Justice thought about her day-to-day. How she yelled at people, her sisters, Momma, Leland. She fought a lot too. “Sometimes you have to fight.”

“Sure. And I know there’s a place where you can’t give an inch to the enemy. I’ve stood on that line. I’ve defended that ground, refused that inch, with every ounce of strength and courage and determination I possess. But once I no longer had to do that, I ended up trying to fight my way out of anger.”

“Can you fight your way out of anger? Is there an end?”

He looked over at her, must’ve read the sincerity in her face, because he shook his head. “No. I got out of it the opposite way.”

She waited for him to expand.

“A few months after leaving the service, my friend, the guy who’d eventually help me start the IPT, Victor Fuentes, asked me to go down to Louisiana and help in his childhood neighborhood. They’d been hit by a hurricane.

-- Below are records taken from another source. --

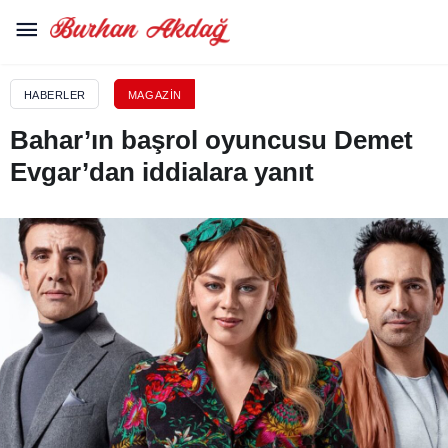
HABERLER
MAGAZIN
Bahar’ın başrol oyuncusu Demet
Evgar’dan iddialara yanıt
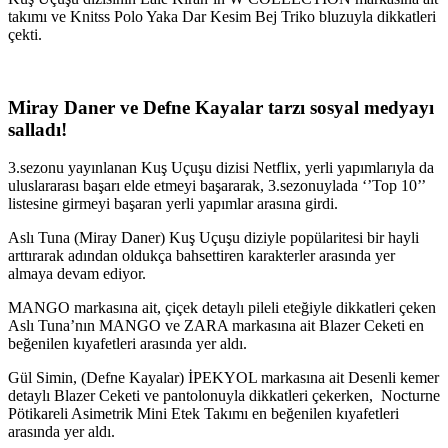
takımı ve Knitss Polo Yaka Dar Kesim Bej Triko bluzuyla dikkatleri
çekti.
Miray Daner ve Defne Kayalar tarzı sosyal medyayı
salladı!
3.sezonu yayınlanan Kuş Uçuşu dizisi Netflix, yerli yapımlarıyla da
uluslararası başarı elde etmeyi başararak, 3.sezonuylada ‘’Top 10’’
listesine girmeyi başaran yerli yapımlar arasına girdi.
Aslı Tuna (Miray Daner) Kuş Uçuşu diziyle popülaritesi bir hayli
arttırarak adından oldukça bahsettiren karakterler arasında yer
almaya devam ediyor.
MANGO markasına ait, çiçek detaylı pileli eteğiyle dikkatleri çeken
Aslı Tuna’nın MANGO ve ZARA markasına ait Blazer Ceketi en
beğenilen kıyafetleri arasında yer aldı.
Gül Simin, (Defne Kayalar) İPEKYOL markasına ait Desenli kemer
detaylı Blazer Ceketi ve pantolonuyla dikkatleri çekerken, Nocturne
Pötikareli Asimetrik Mini Etek Takımı en beğenilen kıyafetleri
arasında yer aldı.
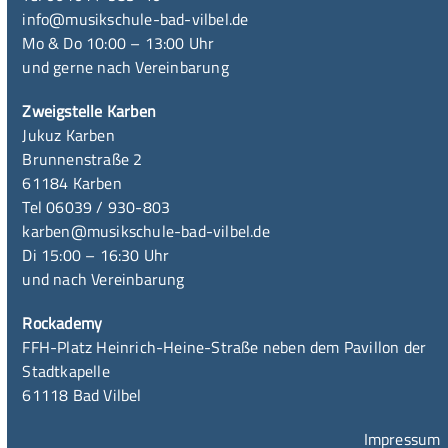
info@musikschule-bad-vilbel.de
Mo & Do 10:00 – 13:00 Uhr
und gerne nach Vereinbarung
Zweigstelle Karben
Jukuz Karben
Brunnenstraße 2
61184 Karben
Tel 06039 / 930-803
karben@musikschule-bad-vilbel.de
Di 15:00 – 16:30 Uhr
und nach Vereinbarung
Rockademy
FFH-Platz Heinrich-Heine-Straße neben dem Pavillon der
Stadtkapelle
61118 Bad Vilbel
Impressum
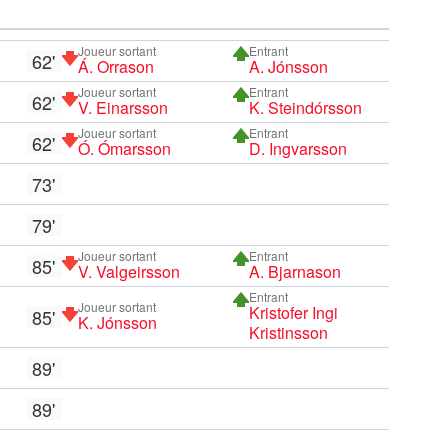
Joueur sortant
Entrant
62'
Á. Orrason
A. Jónsson
Joueur sortant
Entrant
62'
V. Einarsson
K. Steindórsson
Joueur sortant
Entrant
62'
Ó. Ómarsson
D. Ingvarsson
73'
79'
Joueur sortant
Entrant
85'
V. Valgeirsson
A. Bjarnason
Entrant
Joueur sortant
Kristofer Ingi
85'
K. Jónsson
Kristinsson
89'
89'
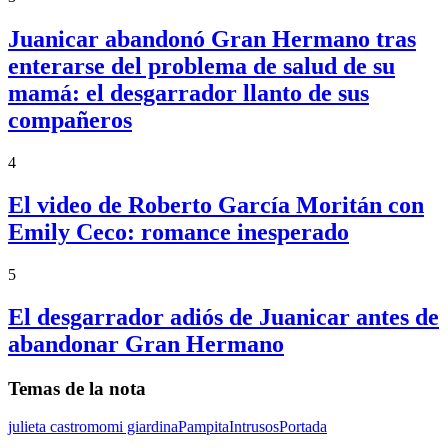
Juanicar abandonó Gran Hermano tras
enterarse del problema de salud de su
mamá: el desgarrador llanto de sus
compañeros
4
El video de Roberto García Moritán con
Emily Ceco: romance inesperado
5
El desgarrador adiós de Juanicar antes de
abandonar Gran Hermano
Temas de la nota
julieta castro
momi giardina
Pampita
Intrusos
Portada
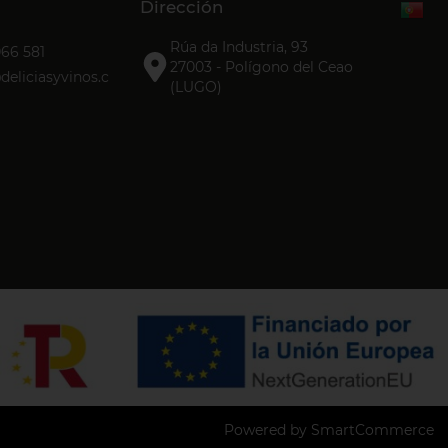
Dirección
Rúa da Industria, 93
066 581
27003 - Polígono del Ceao
eliciasyvinos.c
(LUGO)
Powered by SmartCommerce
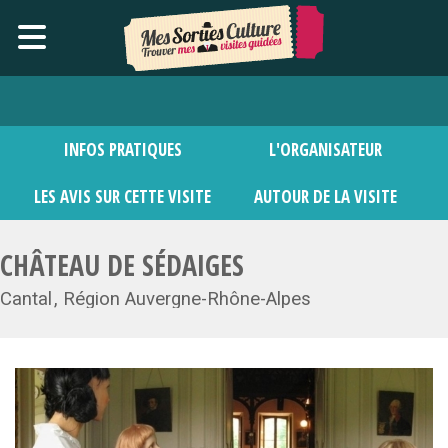
INFOS PRATIQUES
L'ORGANISATEUR
LES AVIS SUR CETTE VISITE
AUTOUR DE LA VISITE
CHÂTEAU DE SÉDAIGES
Cantal
Région Auvergne-Rhône-Alpes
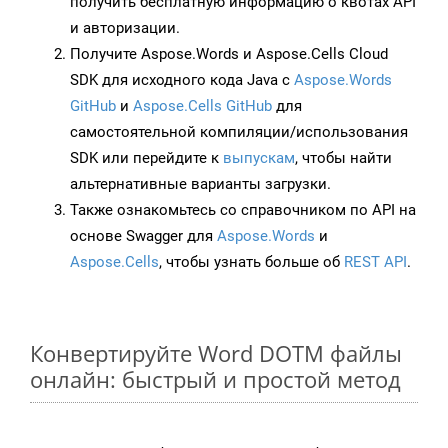
получить бесплатную информацию о квотах API
и авторизации.
Получите Aspose.Words и Aspose.Cells Cloud
SDK для исходного кода Java с
Aspose.Words
GitHub
и
Aspose.Cells GitHub
для
самостоятельной компиляции/использования
SDK или перейдите к
выпускам
, чтобы найти
альтернативные варианты загрузки.
Также ознакомьтесь со справочником по API на
основе Swagger для
Aspose.Words
и
Aspose.Cells
, чтобы узнать больше об
REST API
.
Конвертируйте Word DOTM файлы
онлайн: быстрый и простой метод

“From the moment I had boots on the ground, I felt useful. It was kind of amazing, seeing so many people with no idea what to do. But we were soldiers, we knew how to organize, keep calm, work in tough situations. I helped for weeks. Never once did I feel rage.

“That’s when I realized that part of me, the boy who’d tried to save the life of a dying bird, who thought that being a hero didn’t mean crossing lines, needed…” He paused for a moment. He released a breath and maybe some anger. “Does it make sense to you if I said he needed air?”

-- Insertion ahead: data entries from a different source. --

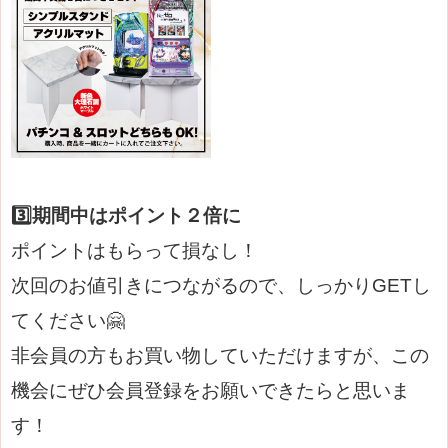
3️⃣期間中はポイント２倍に
ポイントはもらって損なし！
次回のお値引きにつながるので、しっかりGETし
てください🤗
非会員の方もお買い物していただけますが、この
機会にぜひ会員登録をお願いできたらと思いま
す！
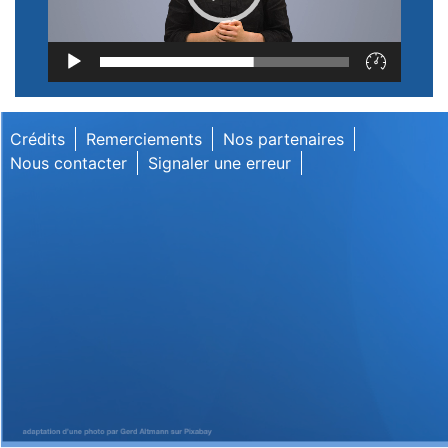
Lecteur
vidéo
Crédits
Remerciements
Nos partenaires
Nous contacter
Signaler une erreur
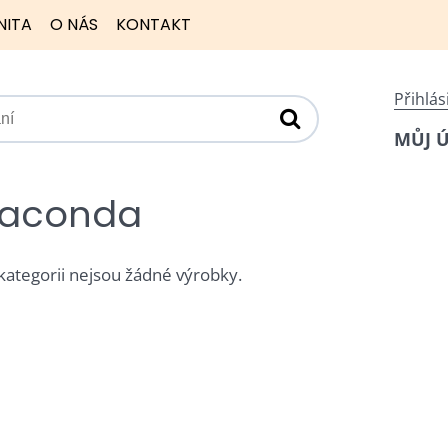
NITA
O NÁS
KONTAKT
Přihlás
MŮJ 
aconda
 kategorii nejsou žádné výrobky.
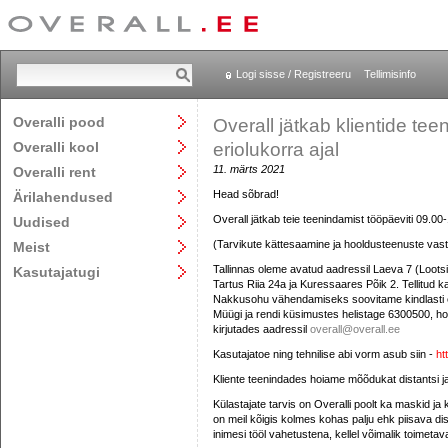
Logi sisse / Registreeru
Tellimisinfo
Overalli pood
Overall jätkab klientide te
Overalli kool
eriolukorra ajal
11. märts 2021
Overalli rent
Head sõbrad!
Ärilahendused
Overall jätkab teie teenindamist tööpäeviti 09.00
Uudised
(Tarvikute kättesaamine ja hooldusteenuste vast
Meist
Tallinnas oleme avatud aadressil Laeva 7 (Loot
Kasutajatugi
Tartus Riia 24a ja Kuressaares Põik 2. Tellitud k
Nakkusohu vähendamiseks soovitame kindlasti eel
Müügi ja rendi küsimustes helistage 6300500, h
kirjutades aadressil
overall@overall.ee
Kasutajatoe ning tehnilise abi vorm asub siin -
ht
Kliente teenindades hoiame mõõdukat distantsi ja
Külastajate tarvis on Overalli poolt ka maskid j
on meil kõigis kolmes kohas palju ehk piisava d
inimesi tööl vahetustena, kellel võimalik toimeta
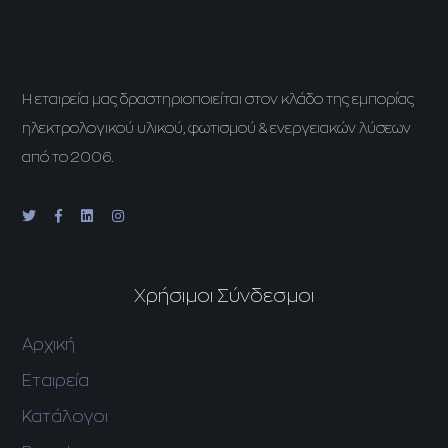
H εταιρεία μας δραστηριοποιείται στον κλάδο της εμπορίας
ηλεκτρολογικού υλικού, φωτισμού & ενεργειακών λύσεων
από το 2006.
Χρήσιμοι Σύνδεσμοι
Αρχική
Εταιρεία
Κατάλογοι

Oh. Man. Yeah. It made perfect sense. Her childhood self, the one that had stood by helplessly, needed air too. “Yeah. It makes sense. But that’s exactly what my anger needed, what Hope was denied: air. It was choking me.”

“And that’s your choice. I’m not judging. But I’m done with that chapter. I’m done walking through each day with my hands balled in fists. I’m done questioning when the violence I did helped, when it hurt, when it made a difference, when it fucked things up, fucked me up, saved people, or let people down. I’m done with that.” He paused. “Or I thought I was.”

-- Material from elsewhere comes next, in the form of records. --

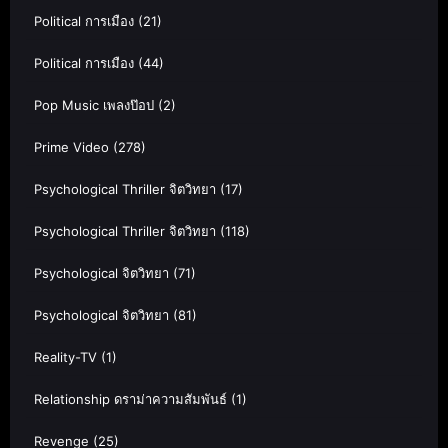
Political การเมือง
(21)
Political การเมือง
(44)
Pop Music เพลงป๊อป
(2)
Prime Video
(278)
Psychological Thriller จิตวิทยา
(17)
Psychological Thriller จิตวิทยา
(118)
Psychological จิตวิทยา
(71)
Psychological จิตวิทยา
(81)
Reality-TV
(1)
Relationship ดราม่าความสัมพันธ์
(1)
Revenge
(25)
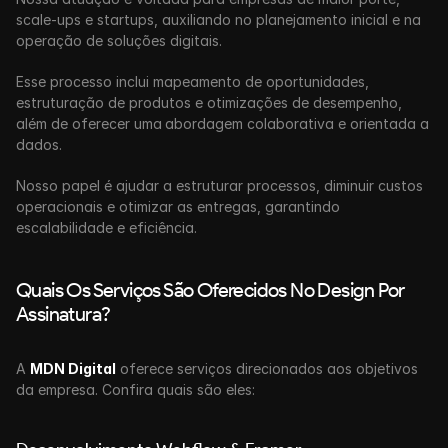
scale-ups e startups, auxiliando no planejamento inicial e na 
operação de soluções digitais. 
Esse processo inclui mapeamento de oportunidades, 
estruturação de produtos e otimizações de desempenho, 
além de oferecer uma
abordagem colaborativa e orientada a 
dados.
Nosso papel é ajudar a estruturar processos, diminuir custos 
operacionais e otimizar as entregas, garantindo 
escalabilidade e eficiência.
Quais Os Serviços São Oferecidos No Design Por 
Assinatura?
A 
MDN Digital
 oferece serviços direcionados aos objetivos 
da empresa. Confira quais são eles:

He didn’t say it accusingly, didn’t even glance her way, but Justice felt remorse like a hot brand against her chest.

She wanted to tell him that she’d do everything to make it right and get him back to where he should be. But she thought the promise would sound hollow. And that wasn’t how it felt to her. “I’m so sorry, Sandesh.”

He looked over at her. Something in him seemed to soften. “Do you feel better now? Less angry?”

If he had said it with an ounce of sarcasm, she wouldn’t have answered, but he hadn’t. He was sincerely interested. Which made her think about the question.

A cold chill worked its way up her back. “No.” She placed her head against the window. “But I’ve never been this tired before.”

Her body gave out in a rush. She was so damn tired, but she heard Sandesh whisper as sleep overcame her, “It’s the adrenaline backfire. Murder does that.”